3507 Monte Vista Blvd. NE, Spaceship house 1, Architect: Bart Prince
I describe these houses as “flyovers” built over an existing Pueblo Style house. The house is believed to Bart Prince’s architectural studio.
23.
3501 Monte Vista Blvd. NE, Spaceship house 2, 1984, Architect: Bart Prince. Bart Prince Residence and Studio. This is Bart Prince’s most famous house and uses an innovative combination of materials and structural systems resulting in a more organic architecture.
24.
3502 Monte Vista Blvd. NE, “The Rock House”, Architect Beula Fleming. A romantic English cottage with steeply gabled roofs and rock walls with brick coping.
25.
3416 Monte Vista Blvd. NE, Spaceship House 3, Architect, Bart Prince,1974 – This wood and glass addition to a historic Southwest Vernacular house, elevated above the original house by a steel column and beam structure, is reached by an internal spiral staircase, creating airspace between the original house and the addition.
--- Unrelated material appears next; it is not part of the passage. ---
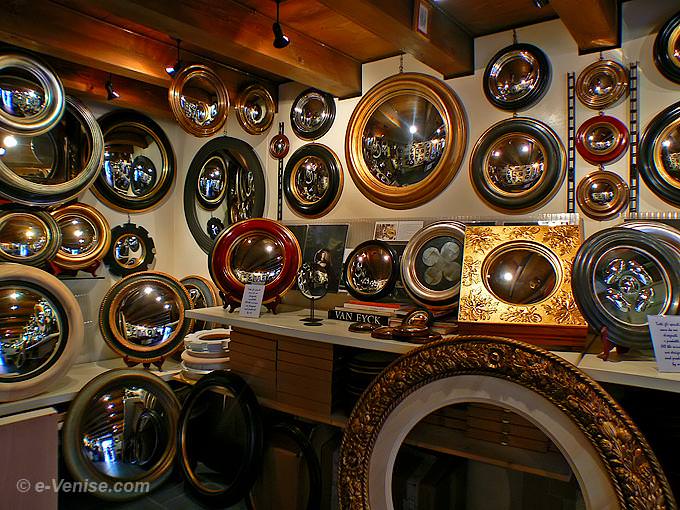 Identify the location of tables. The image size is (680, 510). (294, 330), (95, 367). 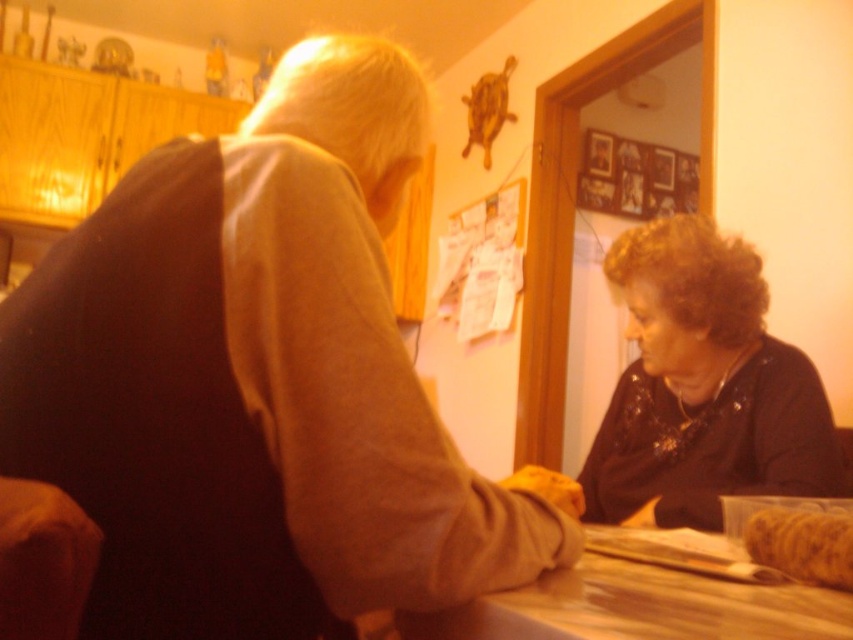 You are standing in the room and want to place a small object on the wooden at center without it touching the dark brown sweater at lower right. Is this possible?

The dark brown sweater at lower right is above the wooden at center, so placing the small object on the wooden at center would be underneath the sweater and not touching it.

You are standing in the room and see the brown matte sweater at upper left and the dark brown sweater at lower right. Which one is located higher up in the image?

The brown matte sweater at upper left is located higher up in the image than the dark brown sweater at lower right.

You are organizing a charity event and need to display two sweaters on a mannequin. The brown matte sweater at upper left and the dark brown sweater at lower right. Which sweater should you choose if you want the one that is bigger in size?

* further afield: See the Mead-Penhall “Cigar House”,1993, 4504 Sunningdale Avenue NE
26 and 27.
430 and 436 Tulane Avenue NE
Streamline Moderne, 1939-40. Rounded porch entry (437 with banding and steel pipe column),horizontal steel windows, corner steel windows replaced on 436.
28.
Monte Vista School, 3211 Monte Vista Blvd. NE, 1931
Spanish Mission Revival, Architect: T. Charles Gaastra
29.
Hendron Building.1946, Streamline Moderne style. One of the last completed works by T. Charles Gaastra (1879-1947), architect of the Monte Vista School. It was constructed by J. L. Hendron, a grocery store owner who saw Nob Hill resident’s need for shops and businesses near their homes. The first tenants were a pharmacy, an electrical supply company, a luggage shop, and doctor’s offices. The exterior was originally faced with pink stone which remains, and black Carrera Glass which was removed in 2000. It was added to the New Mexico State Register of Cultural Properties in 1999 and the National Register of Historic Places in 2000.